• WORK INSTRUCTIONS:
Reproduce the first line of the material below and each line after it, exactly, through the line containing "weterynaryjnego oraz systematyczne podawanie", and give nothing more.

——

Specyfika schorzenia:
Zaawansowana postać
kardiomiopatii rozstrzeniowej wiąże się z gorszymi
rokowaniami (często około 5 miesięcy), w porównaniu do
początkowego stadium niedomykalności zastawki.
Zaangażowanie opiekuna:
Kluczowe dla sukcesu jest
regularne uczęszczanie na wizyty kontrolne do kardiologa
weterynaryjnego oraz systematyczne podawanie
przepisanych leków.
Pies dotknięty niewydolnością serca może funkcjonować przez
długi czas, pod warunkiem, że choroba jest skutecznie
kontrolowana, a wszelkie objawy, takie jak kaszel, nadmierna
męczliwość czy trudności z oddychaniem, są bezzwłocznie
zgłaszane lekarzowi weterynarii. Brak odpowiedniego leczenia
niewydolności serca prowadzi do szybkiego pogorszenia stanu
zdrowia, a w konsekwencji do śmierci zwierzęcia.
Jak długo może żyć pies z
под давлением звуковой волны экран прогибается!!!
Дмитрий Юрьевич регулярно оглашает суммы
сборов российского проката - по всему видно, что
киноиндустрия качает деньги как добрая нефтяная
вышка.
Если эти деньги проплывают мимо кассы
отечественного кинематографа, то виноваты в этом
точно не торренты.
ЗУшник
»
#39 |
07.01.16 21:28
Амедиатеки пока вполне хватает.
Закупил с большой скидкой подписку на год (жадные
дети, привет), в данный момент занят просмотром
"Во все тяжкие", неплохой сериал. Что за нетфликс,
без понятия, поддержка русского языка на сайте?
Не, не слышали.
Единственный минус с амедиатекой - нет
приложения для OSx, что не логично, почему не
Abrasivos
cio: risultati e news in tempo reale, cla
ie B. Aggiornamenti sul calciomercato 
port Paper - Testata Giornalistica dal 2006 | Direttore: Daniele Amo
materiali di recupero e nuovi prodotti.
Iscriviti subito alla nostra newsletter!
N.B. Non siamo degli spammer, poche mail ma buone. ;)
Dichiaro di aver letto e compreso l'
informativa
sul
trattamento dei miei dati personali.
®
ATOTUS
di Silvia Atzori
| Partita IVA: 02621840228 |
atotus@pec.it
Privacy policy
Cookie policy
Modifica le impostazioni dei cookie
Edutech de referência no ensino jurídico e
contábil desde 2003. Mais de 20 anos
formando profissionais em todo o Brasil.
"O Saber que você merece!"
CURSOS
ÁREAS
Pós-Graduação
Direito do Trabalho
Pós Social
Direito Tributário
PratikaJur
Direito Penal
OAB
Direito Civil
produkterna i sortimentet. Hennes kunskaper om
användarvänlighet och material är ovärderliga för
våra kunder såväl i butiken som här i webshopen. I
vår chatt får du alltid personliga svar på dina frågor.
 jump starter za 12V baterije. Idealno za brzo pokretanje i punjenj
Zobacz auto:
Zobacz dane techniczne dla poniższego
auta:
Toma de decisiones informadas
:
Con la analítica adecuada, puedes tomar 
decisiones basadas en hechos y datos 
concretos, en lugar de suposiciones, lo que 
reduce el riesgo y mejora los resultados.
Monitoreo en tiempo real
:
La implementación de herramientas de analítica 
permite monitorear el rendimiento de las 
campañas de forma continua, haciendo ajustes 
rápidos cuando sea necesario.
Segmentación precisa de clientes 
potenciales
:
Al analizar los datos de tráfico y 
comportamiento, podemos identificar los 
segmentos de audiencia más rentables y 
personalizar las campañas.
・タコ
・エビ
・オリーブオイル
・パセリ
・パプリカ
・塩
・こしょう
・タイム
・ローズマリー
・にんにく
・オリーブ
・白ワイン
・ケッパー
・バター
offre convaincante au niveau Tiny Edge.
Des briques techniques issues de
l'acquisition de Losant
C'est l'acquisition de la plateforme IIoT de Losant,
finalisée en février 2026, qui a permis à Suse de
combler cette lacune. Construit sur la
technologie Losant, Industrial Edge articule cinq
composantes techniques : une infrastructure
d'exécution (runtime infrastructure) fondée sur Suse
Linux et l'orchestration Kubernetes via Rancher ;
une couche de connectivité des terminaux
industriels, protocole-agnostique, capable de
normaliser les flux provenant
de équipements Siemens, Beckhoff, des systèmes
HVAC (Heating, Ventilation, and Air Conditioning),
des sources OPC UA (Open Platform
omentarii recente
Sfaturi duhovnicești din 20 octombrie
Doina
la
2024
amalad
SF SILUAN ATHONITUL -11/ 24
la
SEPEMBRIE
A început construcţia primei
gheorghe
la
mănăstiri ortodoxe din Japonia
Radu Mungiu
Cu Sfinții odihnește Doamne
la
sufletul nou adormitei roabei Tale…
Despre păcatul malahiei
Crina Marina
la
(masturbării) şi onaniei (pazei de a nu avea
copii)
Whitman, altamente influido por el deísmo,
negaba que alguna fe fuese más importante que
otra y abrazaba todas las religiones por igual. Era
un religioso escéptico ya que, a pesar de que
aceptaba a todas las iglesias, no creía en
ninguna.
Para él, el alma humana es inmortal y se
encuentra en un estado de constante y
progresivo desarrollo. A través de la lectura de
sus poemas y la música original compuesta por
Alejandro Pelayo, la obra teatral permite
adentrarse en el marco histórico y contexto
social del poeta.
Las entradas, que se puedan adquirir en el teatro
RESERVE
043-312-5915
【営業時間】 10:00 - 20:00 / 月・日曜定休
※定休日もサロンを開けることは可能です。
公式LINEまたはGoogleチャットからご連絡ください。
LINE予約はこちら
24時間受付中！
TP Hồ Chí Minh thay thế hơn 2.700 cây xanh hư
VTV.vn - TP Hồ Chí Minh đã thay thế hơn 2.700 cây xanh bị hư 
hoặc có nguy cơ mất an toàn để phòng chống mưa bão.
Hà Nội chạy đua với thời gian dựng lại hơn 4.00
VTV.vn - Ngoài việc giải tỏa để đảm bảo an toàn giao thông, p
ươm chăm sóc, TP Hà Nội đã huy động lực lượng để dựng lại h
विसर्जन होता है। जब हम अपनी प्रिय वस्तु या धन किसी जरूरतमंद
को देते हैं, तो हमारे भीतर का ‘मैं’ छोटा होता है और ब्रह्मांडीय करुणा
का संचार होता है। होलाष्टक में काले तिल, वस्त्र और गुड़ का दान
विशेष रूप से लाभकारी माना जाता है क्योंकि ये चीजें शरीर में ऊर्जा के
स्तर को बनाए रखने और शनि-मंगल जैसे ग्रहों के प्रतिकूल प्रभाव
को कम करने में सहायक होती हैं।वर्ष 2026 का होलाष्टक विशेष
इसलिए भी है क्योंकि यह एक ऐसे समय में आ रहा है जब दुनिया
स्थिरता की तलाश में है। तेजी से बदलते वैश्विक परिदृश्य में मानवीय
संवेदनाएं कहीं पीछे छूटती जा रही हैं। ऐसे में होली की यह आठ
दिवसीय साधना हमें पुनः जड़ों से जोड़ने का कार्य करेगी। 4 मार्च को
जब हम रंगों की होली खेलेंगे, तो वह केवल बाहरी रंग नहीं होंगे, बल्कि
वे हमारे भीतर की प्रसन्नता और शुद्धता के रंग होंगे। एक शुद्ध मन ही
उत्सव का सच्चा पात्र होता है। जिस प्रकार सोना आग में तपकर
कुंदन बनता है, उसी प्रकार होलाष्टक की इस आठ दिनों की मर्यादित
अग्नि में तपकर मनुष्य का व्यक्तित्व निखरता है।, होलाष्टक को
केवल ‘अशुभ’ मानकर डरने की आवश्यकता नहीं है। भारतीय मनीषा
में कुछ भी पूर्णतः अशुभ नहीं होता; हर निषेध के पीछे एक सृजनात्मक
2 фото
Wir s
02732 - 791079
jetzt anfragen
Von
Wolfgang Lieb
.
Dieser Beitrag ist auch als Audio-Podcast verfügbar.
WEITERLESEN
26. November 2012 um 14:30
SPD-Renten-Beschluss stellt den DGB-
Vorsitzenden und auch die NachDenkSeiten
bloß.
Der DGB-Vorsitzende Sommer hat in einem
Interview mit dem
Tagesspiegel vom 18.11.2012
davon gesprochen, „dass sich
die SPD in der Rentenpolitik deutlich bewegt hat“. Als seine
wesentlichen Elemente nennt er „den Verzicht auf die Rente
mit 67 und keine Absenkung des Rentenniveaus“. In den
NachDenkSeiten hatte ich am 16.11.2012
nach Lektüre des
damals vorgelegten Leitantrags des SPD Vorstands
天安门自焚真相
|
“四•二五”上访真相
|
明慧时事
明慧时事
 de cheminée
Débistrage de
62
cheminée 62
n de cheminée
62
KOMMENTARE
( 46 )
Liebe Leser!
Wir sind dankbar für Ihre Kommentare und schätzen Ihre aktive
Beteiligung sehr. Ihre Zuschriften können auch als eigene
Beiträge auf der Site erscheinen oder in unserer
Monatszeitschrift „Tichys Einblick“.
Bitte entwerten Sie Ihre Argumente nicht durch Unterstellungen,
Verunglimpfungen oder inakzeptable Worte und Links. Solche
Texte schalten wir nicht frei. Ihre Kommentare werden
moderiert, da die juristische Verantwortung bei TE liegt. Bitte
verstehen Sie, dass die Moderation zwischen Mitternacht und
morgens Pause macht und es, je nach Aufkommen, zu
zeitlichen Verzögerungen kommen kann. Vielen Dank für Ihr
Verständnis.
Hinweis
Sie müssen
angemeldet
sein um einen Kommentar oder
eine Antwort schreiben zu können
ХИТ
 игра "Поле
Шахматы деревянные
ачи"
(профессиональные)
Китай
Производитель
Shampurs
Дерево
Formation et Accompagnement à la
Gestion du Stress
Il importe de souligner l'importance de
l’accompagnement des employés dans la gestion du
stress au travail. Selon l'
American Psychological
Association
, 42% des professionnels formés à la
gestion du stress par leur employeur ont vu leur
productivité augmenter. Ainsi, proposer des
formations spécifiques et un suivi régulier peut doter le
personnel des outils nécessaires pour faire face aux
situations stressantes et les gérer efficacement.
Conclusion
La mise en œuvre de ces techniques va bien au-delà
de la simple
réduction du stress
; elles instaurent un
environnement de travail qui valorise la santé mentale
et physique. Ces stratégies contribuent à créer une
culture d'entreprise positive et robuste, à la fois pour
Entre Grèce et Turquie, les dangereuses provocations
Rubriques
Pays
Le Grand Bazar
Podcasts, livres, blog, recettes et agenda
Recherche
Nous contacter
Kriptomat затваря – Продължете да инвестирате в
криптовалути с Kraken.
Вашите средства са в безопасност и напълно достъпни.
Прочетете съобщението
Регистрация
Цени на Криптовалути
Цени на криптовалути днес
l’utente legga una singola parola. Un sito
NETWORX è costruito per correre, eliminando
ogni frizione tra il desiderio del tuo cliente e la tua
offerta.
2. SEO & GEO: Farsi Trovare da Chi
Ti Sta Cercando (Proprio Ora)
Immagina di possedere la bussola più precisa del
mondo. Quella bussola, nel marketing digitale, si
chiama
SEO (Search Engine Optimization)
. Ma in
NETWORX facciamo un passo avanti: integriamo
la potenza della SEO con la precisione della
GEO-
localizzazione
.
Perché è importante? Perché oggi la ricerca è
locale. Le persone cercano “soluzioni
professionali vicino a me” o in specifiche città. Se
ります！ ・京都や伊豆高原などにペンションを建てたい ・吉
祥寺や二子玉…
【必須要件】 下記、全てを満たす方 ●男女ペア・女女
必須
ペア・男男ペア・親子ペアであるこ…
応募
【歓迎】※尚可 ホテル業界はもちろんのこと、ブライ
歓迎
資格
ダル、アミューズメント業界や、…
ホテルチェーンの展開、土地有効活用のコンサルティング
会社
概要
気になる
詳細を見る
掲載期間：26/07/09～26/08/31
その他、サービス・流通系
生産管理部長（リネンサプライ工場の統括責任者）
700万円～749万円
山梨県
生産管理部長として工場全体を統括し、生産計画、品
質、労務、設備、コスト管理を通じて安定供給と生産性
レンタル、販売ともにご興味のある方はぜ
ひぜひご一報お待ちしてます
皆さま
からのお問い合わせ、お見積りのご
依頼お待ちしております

——

• PROBLEM SOLUTION:
Specyfika schorzenia:
Zaawansowana postać
kardiomiopatii rozstrzeniowej wiąże się z gorszymi
rokowaniami (często około 5 miesięcy), w porównaniu do
początkowego stadium niedomykalności zastawki.
Zaangażowanie opiekuna:
Kluczowe dla sukcesu jest
regularne uczęszczanie na wizyty kontrolne do kardiologa
weterynaryjnego oraz systematyczne podawanie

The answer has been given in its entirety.